You don't really have to get down to the fine points of different thread standards (US vs. ISO or whatever). The basic drawing that you show is enough. But you have to know how the threads are specified. The real thing that determines a thread's diameter is the PITCH DIAMETER. It may not say this in the Handbook or any other standard, but it really is the most basic number for any particular thread. The flat at the crest and the fill at the root are both somewhat subject to variation. Of course, there is a tolerance range for the Pitch Diameter also, but it is still the basic number.

Checking a little math against a particular thread listed in Table 3 in the Handbook tells you that the the Pitch Diameter is calculated from the (nominal?) value of the Major Diameter by assuming that the flat at the crest is exactly 1/8 (12.5%) of the Height of a sharp Vee thread. This 1/8 of the Height is NOT included in the calculation so the Major Diameter of the thread is at that flat, not at the sharp Vee point.

For instance, using a 1-8 TPI thread, the Height of a sharp Vee thread is 1/8" x cos(30) = 0.1083". Then the Pitch Diameter can be calculated as MD - 2 (3/8 H) = 0.9186". This value is exactly what is shown in the Handbook for the maximum PD for that thread. My point is, the 1/8 flat at the crest is NOT part of the thread nor is it to be included in any calculations.

A similar calculation gives the MAXIMUM Minor Diameter as MD - 2 (5/8 H) = 0.8626". Now things get a bit more fuzzy. Why is that? Well, that is the Maximum Minor Diameter, but if a thread is being cut in a production situation, the cutting tool will wear. So it is anticipated that the tool will start cutting the thread deeper than that. In fact, the UNSTATED assumption is that the thread cutting tool will start cutting the root of the thread at the same 1/8 H point from the sharp Vee as the crest is specified at. How do I know this? I have no written references, but I have done a lot of checking and it is what makes sense. In fact, it is the ONLY thing that makes sense when both tool wear and the history of thread forms are taken into account. Anyway, the Minor Diameter is a very poorly controlled number in a thread form. It is, in fact the one that varies the most and you can not count on anything except the maximum value given in the Handbook. This is why I said that you do not have to sweat the fine points.

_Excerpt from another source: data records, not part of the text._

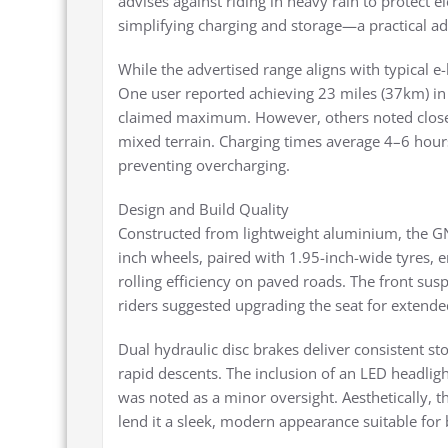
advises against riding in heavy rain to protect 
simplifying charging and storage—a practical a
While the advertised range aligns with typical e-
One user reported achieving 23 miles (37km) in f
claimed maximum. However, others noted closer
mixed terrain. Charging times average 4–6 hou
preventing overcharging.
Design and Build Quality
Constructed from lightweight aluminium, the GN
inch wheels, paired with 1.95-inch-wide tyres, 
rolling efficiency on paved roads. The front su
riders suggested upgrading the seat for extende
Dual hydraulic disc brakes deliver consistent sto
rapid descents. The inclusion of an LED headlight
was noted as a minor oversight. Aesthetically, th
lend it a sleek, modern appearance suitable for 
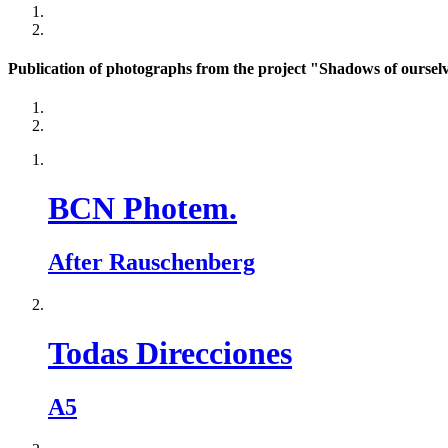
Publication of photographs from the project "Shadows of ourselv
BCN Photem.
After Rauschenberg
Todas Direcciones
A5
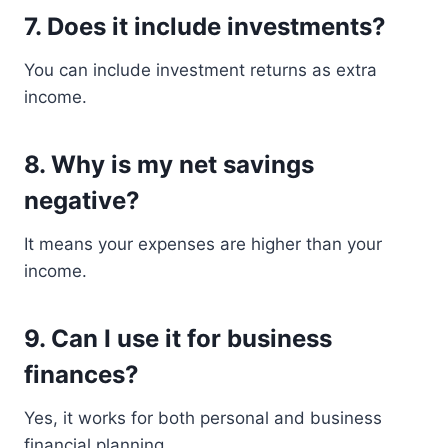
7. Does it include investments?
You can include investment returns as extra
income.
8. Why is my net savings
negative?
It means your expenses are higher than your
income.
9. Can I use it for business
finances?
Yes, it works for both personal and business
financial planning.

But that maximum value is not what you want for a strength calculation: you want the MINIMUM value, not the maximum one. And this is where any/all of the published formulae will not serve. You need to go to that 1/8 H value that I have stated is the real starting point for a threading tool. I can not guarantee this number, but, as I said, it is the only one that makes sense when you consider all the factors. So, foo a safe calculation of the tensile strength of a bolt you should use this formula:

Minimum Minor Diameter = MD - 2 (3/4 H). And for my 1-8 example that would come to 0.8356".

When I was talking about wear on the threading tools, that would apply to both a thread cutting tool and a thread rolling tool. Both will wear in use. I used the Class 1 values for the 1-8 thread in my example calculations. And I only calculated the maximum value of the Pitch Diameter. The minimum value for the Pitch Diameter does not follow from the minimum value of the Major Diameter: The Pitch Diameter appears to have a smaller allowed range. To be completely safe you may want to subtract twice the value of that PD range in your calculations of the Minor Diameter. Of course, these values do vary with the class of the thread.